The 1964 United States presidential election in Alaska took place on November 3, 1964, as part of the nationwide presidential election. Voters chose three representatives, or electors to the Electoral College, who voted for president and vice president.

Alaska was won by incumbent President Lyndon B. Johnson (D-Texas) with 65.9% of the popular vote against U.S. Senator Barry Goldwater (R-Arizona) with 34.1%. Johnson won the national vote as well, defeating Goldwater and serving a full term after finishing the assassinated John F. Kennedy's term.

Johnson's victory in Alaska is the first and only time a Democrat has carried the state, which came amidst a landslide victory in the rest of the country (except for the Deep South and Goldwater's home state of Arizona), and partially because during its first four presidential elections Alaska was not anomalously Republican relative to the nation at-large. The state would become and remain very strongly Republican from 1972 onwards. This is also the only time a candidate swept every Borough and Census Area in Alaska.

==Results==

1964 United States presidential election in Alaska
| Party |  | Candidate | Votes | Percentage | Electoral votes |
|  | Democratic | Lyndon B. Johnson (incumbent) | 44,329 | 65.91% | 3 |
|  | Republican | Barry Goldwater | 22,930 | 34.09% | 0 |
| Totals |  |  | 67,259 | 100.00% | 3 |

===Boroughs and Census Areas that flipped from Republican to Democratic===

- Anchorage
- Bethel Census Area
- Haines Borough
- Juneau
- Northwest Arctic Borough
- Nome Census Area
- Matanuska-Susitna Borough
- Southeast Fairbanks Census Area
- Petersburg Borough
- Wrangell
- Ketchikan Gateway Borough

==Analysis==
Despite Johnson's landslide, Alaska came out of the 1964 election as 4.63 percent more Democratic than the nation at large on a two-party basis, and Johnson's 31-point margin is the second-largest by a presidential candidate of either party, only surpassed by Ronald Reagan in his 1984 landslide. This is also the only time any presidential candidate has won every single borough in the state. Had Goldwater won the state, Alaska would have never voted Democratic, and it would constitute the Republicans' longest voting streak up to the present day.

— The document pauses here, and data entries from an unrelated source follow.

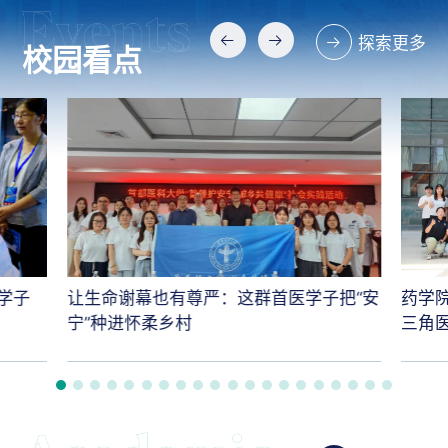
探索更多
校园看点
学子
让生命谢幕也有尊严：这群首医学子把“安
药学
宁”种进怀柔乡村
三角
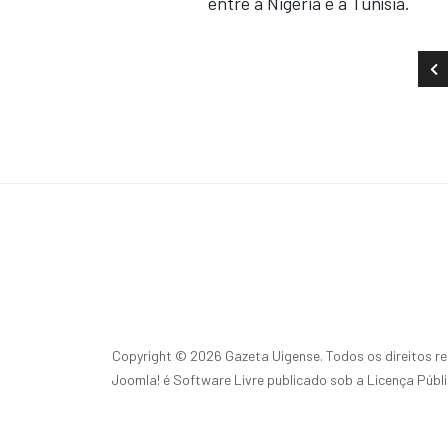
entre a Nigéria e a Tunísia.
AR
Copyright © 2026 Gazeta Uigense. Todos os direitos r
Joomla!
é Software Livre publicado sob a
Licença Públ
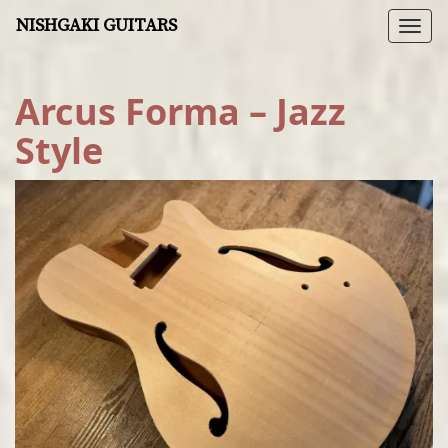
NISHGAKI GUITARS
Togg
navi
Arcus Forma – Jazz
Style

As of the 2024 presidential election, this is the only time that Matanuska-Susitna, Wrangell, Southeast Fairbanks Census Area, and Ketchikan Gateway voted for a Democratic candidate. The Aleutians East, Bristol Bay, Fairbanks North Star, Kodiak Island, and Denali have also not voted Democratic since. Dillingham and Yukon–Koyukuk Census Areas would not vote for the Democratic candidate again until 1980, Haines Borough would not vote for the Democratic candidate again until 1992, Aleutians West Census Area and Lake and Peninsula Borough would not vote for the Democratic candidate again until 1996, and Anchorage would not vote for the Democratic candidate again until 2020.

Alaska was one of three states that voted with a certain party for the first time in this election, the other two being Vermont (which also had never gone to a Democrat before) and Georgia (which hadn't gone to a Republican before)--though these two had been states for much longer than Alaska, which had only participated in one previous presidential contest, and broke a streak lasting more than a century.